- Opening Delimiter -

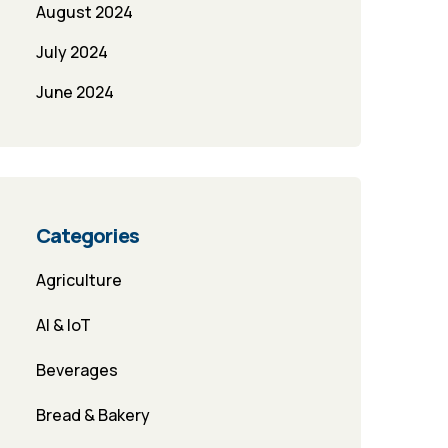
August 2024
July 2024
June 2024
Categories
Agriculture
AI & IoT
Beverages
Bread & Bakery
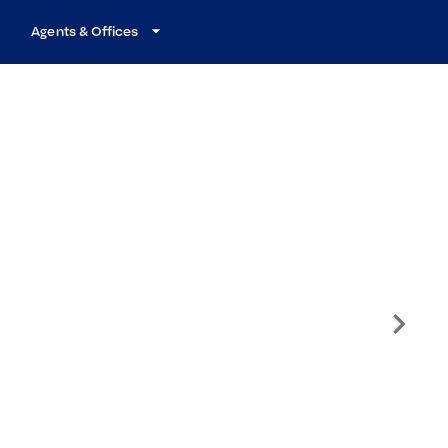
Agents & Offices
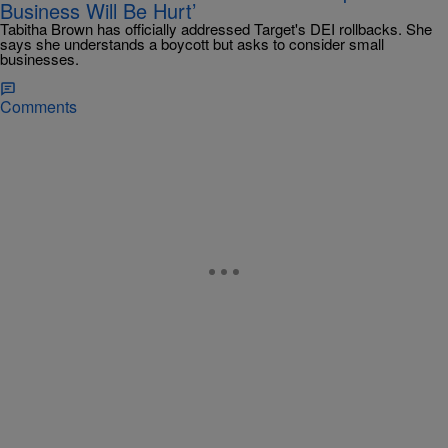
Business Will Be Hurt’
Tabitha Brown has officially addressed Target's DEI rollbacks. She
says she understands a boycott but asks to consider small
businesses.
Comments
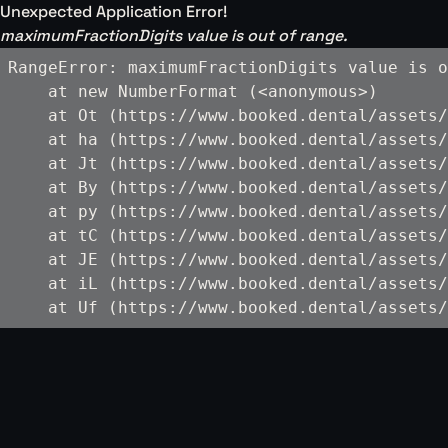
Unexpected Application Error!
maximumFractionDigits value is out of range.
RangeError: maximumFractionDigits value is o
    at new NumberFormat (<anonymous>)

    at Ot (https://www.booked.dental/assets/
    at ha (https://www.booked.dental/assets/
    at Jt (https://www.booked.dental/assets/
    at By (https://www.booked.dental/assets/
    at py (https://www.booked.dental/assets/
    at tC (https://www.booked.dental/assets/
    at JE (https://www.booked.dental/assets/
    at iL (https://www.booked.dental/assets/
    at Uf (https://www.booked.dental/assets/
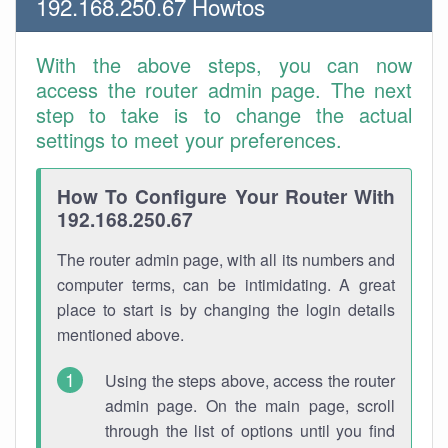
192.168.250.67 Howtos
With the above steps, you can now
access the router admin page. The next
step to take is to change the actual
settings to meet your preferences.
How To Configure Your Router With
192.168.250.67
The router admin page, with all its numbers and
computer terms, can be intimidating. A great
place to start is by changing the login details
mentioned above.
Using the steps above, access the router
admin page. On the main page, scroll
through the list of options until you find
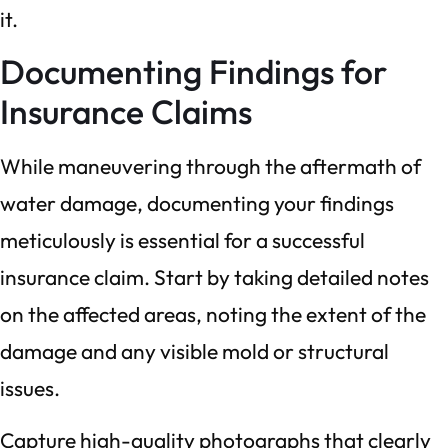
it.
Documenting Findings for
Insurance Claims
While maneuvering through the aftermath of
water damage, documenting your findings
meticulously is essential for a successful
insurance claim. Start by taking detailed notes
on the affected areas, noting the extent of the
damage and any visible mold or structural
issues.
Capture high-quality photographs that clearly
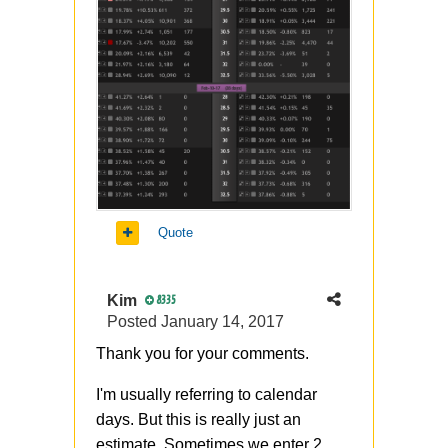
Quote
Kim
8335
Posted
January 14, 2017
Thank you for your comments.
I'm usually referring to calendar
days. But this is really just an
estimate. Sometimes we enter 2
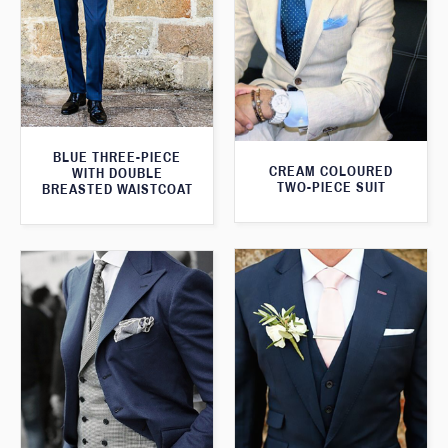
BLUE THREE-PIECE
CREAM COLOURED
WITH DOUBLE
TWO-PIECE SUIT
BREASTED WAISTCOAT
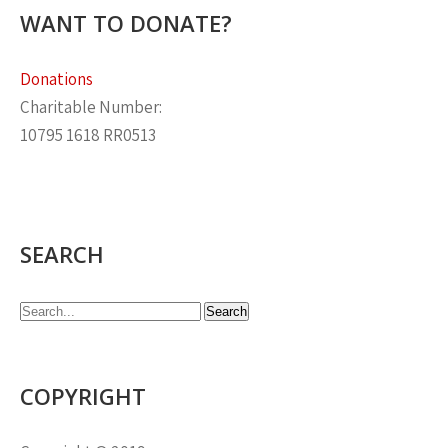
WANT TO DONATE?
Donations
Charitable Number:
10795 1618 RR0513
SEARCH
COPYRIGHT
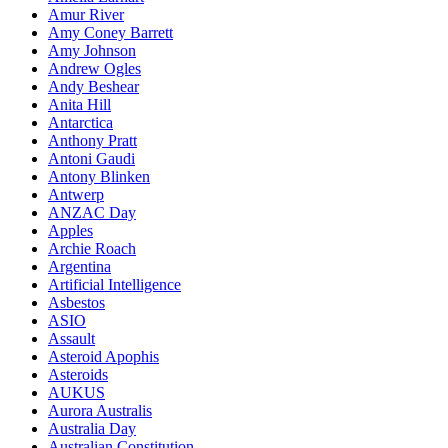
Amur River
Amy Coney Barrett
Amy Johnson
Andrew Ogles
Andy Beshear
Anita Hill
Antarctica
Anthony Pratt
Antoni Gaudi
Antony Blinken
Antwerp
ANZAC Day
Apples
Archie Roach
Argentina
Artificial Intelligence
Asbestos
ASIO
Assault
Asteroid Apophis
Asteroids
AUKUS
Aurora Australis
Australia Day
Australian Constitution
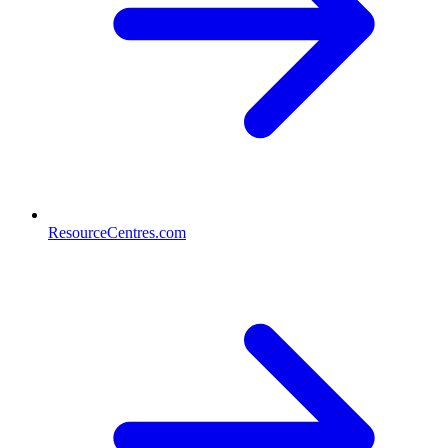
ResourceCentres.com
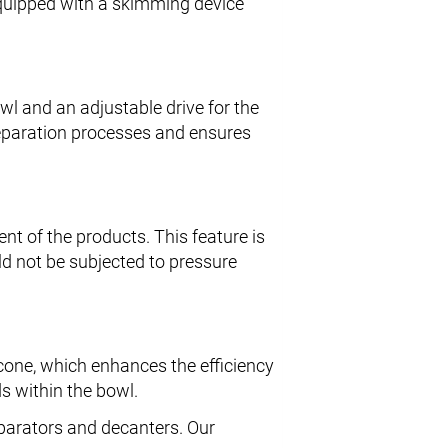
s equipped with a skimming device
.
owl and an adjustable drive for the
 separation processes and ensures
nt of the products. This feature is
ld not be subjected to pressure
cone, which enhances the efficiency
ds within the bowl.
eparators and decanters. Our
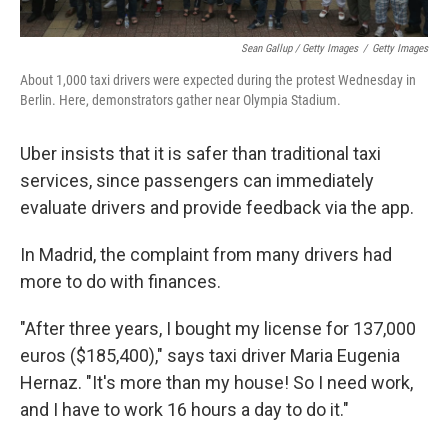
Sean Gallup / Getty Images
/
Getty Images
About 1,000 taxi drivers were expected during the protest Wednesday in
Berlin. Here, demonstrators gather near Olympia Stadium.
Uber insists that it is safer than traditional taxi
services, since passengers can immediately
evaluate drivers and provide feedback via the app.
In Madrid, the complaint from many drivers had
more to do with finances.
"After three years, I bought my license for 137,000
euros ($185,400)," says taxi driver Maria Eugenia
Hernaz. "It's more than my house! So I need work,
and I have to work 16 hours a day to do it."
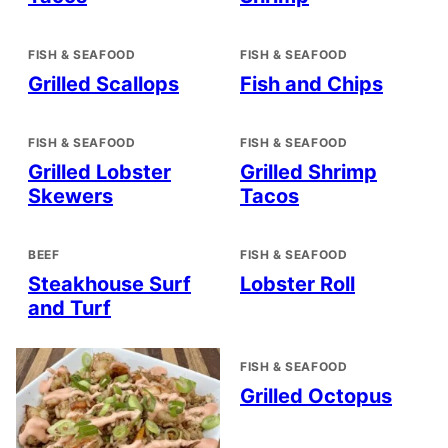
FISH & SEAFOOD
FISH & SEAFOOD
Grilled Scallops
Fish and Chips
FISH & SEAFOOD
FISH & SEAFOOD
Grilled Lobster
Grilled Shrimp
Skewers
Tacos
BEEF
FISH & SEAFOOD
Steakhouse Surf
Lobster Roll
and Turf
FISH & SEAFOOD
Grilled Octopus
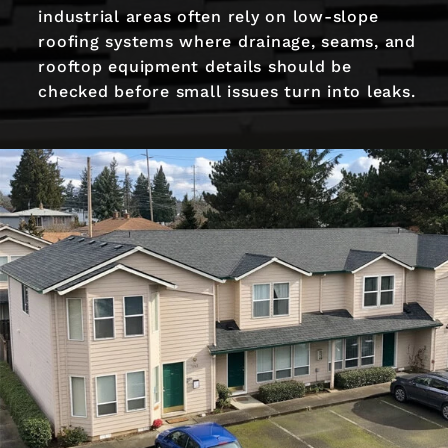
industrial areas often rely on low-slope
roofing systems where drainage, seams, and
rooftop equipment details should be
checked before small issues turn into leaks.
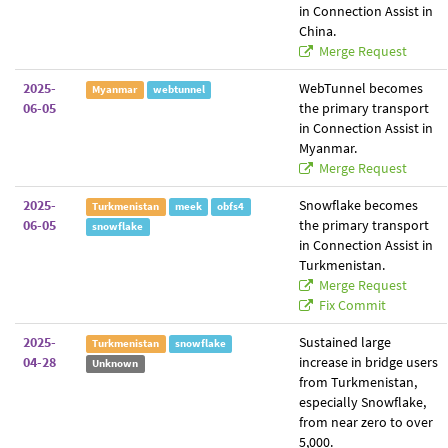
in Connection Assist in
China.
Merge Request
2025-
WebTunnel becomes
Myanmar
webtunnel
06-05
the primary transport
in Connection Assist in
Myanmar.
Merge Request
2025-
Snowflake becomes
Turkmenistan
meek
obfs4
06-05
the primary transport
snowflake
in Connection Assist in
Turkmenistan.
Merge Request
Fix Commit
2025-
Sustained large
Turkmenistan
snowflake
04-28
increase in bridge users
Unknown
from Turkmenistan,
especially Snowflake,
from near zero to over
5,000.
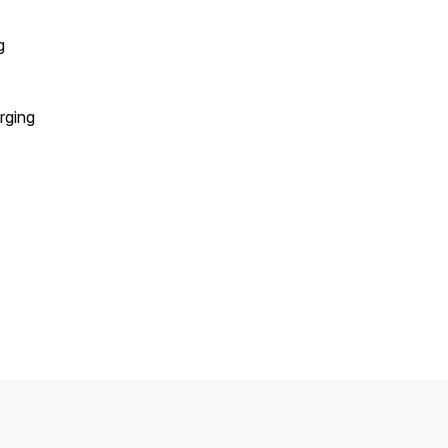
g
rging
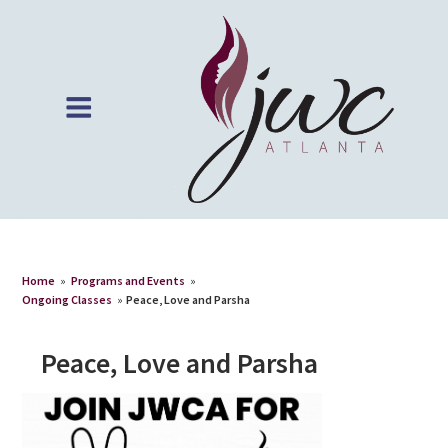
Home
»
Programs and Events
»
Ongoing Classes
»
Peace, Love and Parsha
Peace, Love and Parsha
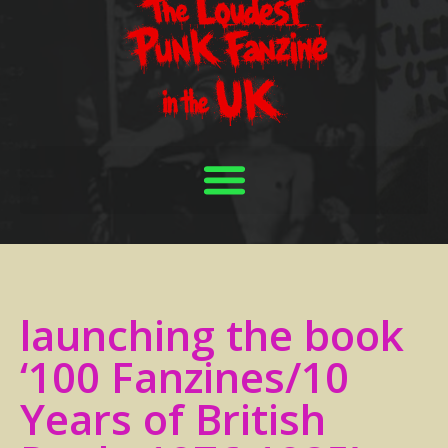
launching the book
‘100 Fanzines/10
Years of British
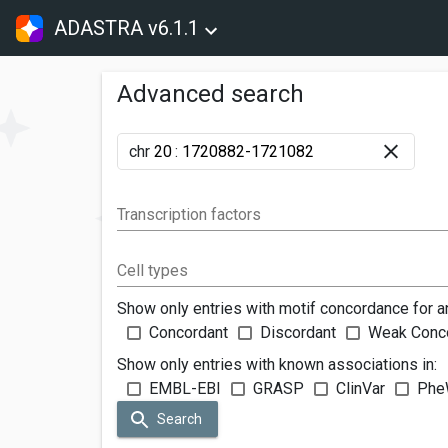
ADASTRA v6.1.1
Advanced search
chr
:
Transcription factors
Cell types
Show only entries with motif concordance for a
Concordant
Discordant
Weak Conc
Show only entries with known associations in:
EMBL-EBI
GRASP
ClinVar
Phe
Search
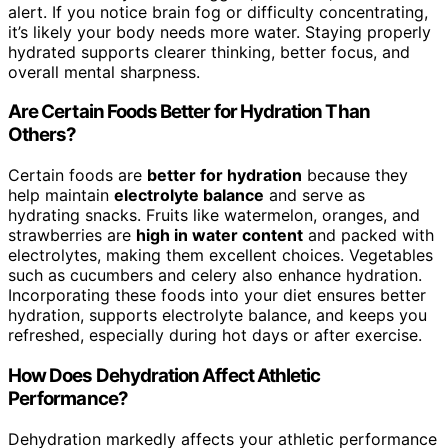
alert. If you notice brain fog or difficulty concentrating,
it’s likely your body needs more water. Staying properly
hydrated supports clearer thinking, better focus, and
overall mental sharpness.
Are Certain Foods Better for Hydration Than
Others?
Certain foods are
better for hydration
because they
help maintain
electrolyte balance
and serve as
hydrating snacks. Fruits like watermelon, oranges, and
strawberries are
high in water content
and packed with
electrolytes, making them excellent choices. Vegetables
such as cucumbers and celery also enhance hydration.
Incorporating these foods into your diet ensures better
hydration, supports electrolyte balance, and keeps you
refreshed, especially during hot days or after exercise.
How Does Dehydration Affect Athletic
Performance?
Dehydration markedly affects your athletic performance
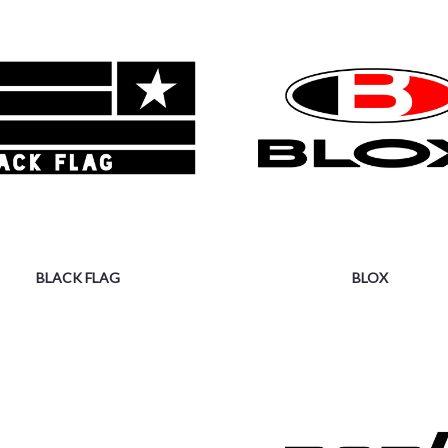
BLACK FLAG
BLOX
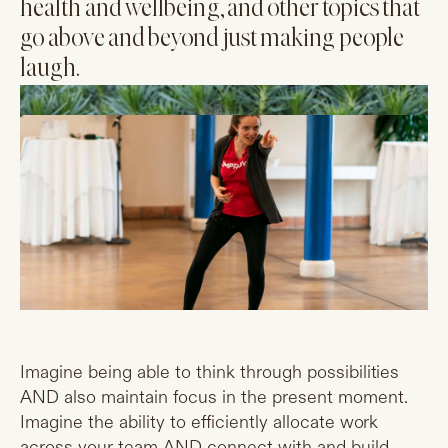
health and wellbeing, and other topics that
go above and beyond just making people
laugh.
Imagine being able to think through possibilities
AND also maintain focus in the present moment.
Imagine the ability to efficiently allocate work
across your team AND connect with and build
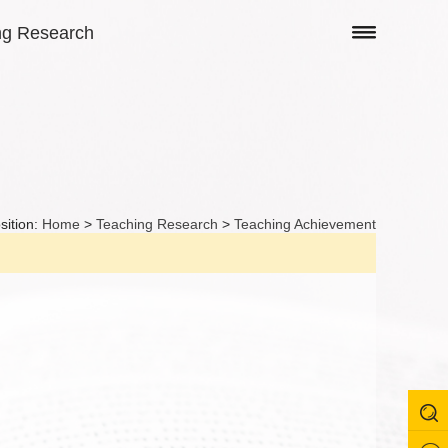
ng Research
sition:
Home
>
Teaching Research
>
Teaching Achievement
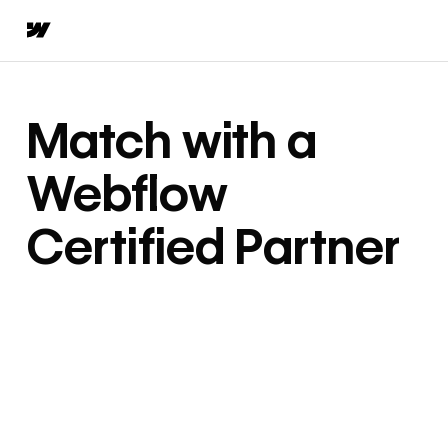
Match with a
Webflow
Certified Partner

- Closing Delimiter -

Using the listing, collect all lines in which the string "small" is found.

-- COMPLETED TASK --
says she understands a boycott but asks to consider small
checked before small issues turn into leaks.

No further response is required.